■ Data for the task ■
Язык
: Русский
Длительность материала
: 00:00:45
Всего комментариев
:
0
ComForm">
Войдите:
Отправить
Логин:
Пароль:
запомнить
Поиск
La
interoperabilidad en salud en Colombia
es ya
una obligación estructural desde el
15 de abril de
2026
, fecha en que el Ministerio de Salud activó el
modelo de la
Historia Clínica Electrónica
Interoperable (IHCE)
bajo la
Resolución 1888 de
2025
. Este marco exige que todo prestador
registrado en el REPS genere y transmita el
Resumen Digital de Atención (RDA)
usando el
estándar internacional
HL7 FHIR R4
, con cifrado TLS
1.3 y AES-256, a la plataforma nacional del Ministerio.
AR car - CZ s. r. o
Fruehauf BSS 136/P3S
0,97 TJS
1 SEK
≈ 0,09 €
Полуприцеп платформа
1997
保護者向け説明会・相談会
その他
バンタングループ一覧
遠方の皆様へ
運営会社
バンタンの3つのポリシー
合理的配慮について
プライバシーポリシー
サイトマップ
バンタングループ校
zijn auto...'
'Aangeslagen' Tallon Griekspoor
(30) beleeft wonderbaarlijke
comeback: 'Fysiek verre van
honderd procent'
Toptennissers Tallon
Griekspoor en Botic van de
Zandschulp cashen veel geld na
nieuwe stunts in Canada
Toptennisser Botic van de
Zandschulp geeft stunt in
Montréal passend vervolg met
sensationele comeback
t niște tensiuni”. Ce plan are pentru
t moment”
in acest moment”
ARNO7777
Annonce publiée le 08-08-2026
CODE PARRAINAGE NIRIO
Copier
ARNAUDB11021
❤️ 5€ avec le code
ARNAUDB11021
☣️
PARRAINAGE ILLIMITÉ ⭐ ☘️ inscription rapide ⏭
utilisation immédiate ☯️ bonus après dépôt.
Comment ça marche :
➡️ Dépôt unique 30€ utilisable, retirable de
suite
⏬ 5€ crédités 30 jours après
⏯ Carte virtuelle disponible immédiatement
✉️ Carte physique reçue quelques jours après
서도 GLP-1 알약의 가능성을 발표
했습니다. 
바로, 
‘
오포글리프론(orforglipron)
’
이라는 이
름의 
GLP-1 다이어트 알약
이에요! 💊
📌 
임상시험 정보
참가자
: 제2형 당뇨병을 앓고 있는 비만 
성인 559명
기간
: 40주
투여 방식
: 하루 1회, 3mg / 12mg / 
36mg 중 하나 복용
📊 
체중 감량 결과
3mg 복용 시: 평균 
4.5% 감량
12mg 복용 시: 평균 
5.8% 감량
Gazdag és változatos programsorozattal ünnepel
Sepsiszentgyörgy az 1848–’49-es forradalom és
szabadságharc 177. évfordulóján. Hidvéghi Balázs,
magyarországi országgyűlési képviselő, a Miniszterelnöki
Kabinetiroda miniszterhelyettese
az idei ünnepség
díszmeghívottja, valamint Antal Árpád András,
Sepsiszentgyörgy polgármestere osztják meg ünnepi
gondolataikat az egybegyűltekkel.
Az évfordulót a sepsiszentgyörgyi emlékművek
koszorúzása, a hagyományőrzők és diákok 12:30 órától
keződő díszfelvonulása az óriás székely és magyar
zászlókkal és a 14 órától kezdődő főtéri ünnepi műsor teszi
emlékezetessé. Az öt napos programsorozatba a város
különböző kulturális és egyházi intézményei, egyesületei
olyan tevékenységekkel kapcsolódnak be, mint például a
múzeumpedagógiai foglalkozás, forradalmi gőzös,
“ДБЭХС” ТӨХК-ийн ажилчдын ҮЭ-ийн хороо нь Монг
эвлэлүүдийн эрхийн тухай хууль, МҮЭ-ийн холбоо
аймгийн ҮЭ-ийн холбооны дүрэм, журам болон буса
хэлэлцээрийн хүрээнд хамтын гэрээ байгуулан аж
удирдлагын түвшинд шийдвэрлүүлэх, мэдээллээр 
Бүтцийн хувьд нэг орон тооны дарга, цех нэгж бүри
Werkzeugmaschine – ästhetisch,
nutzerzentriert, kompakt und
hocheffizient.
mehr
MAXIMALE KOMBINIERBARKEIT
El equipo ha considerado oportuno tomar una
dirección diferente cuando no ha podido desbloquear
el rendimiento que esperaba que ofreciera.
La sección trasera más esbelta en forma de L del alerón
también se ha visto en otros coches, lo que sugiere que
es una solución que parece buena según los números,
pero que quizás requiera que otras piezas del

* * *

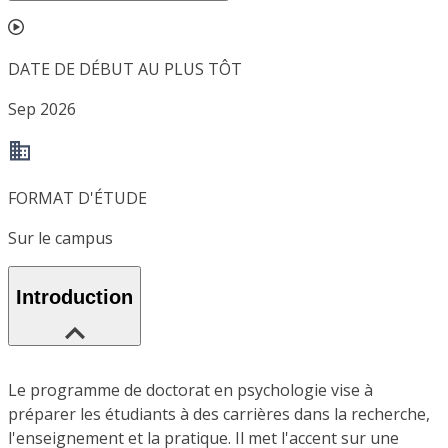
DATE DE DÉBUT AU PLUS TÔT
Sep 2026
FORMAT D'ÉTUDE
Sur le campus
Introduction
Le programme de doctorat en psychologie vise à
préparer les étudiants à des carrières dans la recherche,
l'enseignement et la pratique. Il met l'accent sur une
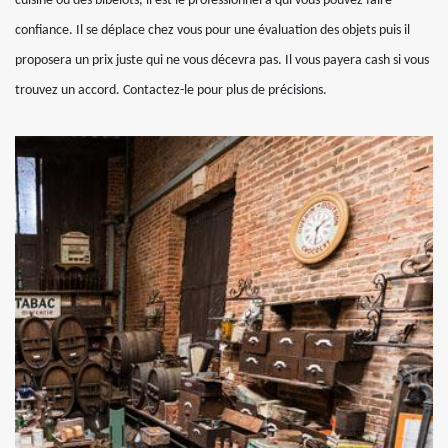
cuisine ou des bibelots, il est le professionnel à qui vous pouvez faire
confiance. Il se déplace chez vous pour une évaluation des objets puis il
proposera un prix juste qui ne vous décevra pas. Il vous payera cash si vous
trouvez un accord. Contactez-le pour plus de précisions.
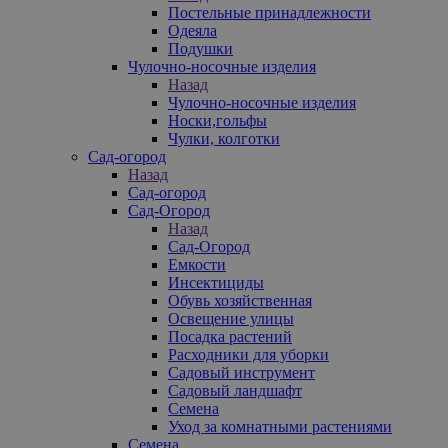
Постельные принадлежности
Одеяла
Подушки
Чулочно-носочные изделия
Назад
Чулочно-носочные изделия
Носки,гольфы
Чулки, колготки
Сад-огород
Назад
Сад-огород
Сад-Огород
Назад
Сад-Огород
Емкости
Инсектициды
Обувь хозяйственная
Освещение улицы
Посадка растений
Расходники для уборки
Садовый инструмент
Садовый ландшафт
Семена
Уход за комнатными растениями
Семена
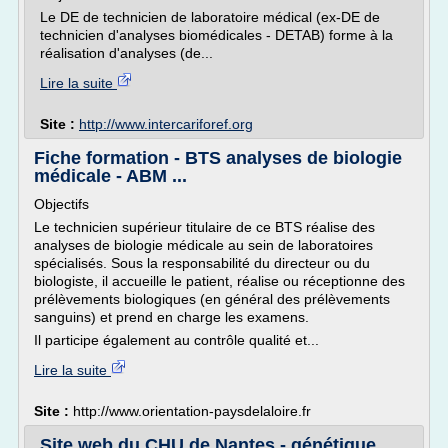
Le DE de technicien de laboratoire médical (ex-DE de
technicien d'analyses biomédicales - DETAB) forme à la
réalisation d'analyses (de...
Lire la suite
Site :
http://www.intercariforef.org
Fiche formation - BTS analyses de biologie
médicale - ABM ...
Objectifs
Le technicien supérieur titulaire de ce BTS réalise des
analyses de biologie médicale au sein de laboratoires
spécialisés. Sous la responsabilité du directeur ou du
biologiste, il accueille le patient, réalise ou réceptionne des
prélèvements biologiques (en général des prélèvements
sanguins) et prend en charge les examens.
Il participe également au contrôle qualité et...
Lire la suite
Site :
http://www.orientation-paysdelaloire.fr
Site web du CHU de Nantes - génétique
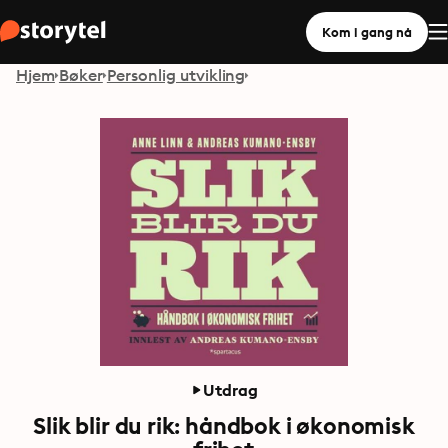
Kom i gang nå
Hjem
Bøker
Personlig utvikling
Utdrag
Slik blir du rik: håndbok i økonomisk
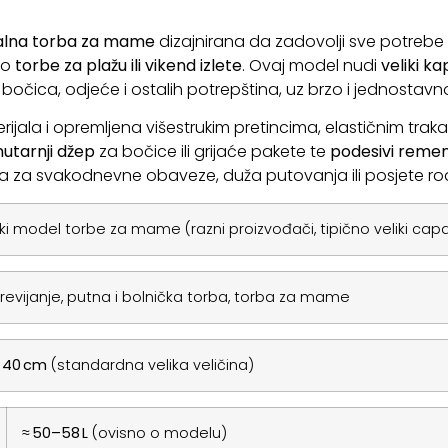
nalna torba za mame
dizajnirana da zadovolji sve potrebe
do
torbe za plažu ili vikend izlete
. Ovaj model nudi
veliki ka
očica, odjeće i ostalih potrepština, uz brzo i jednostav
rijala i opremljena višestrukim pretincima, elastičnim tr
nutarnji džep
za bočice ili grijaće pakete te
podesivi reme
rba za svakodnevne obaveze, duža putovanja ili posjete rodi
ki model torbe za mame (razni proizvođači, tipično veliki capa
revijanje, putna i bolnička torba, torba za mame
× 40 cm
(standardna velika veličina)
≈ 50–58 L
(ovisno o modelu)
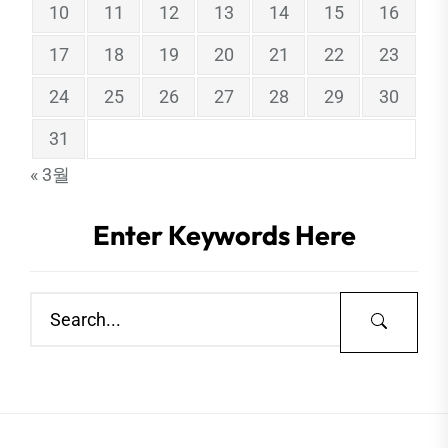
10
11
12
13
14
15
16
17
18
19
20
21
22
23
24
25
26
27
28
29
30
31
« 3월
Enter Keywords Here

■ Task details ■
In the listing above, find the line holding "(ovisno o modelu)" and the line holding "Enter Keywords Here". Reproduce those two lines and all between them exactly, leaving out pictures.

■ Exercise answer ■
(ovisno o modelu)
10
11
12
13
14
15
16
17
18
19
20
21
22
23
24
25
26
27
28
29
30
31
« 3월
Enter Keywords Here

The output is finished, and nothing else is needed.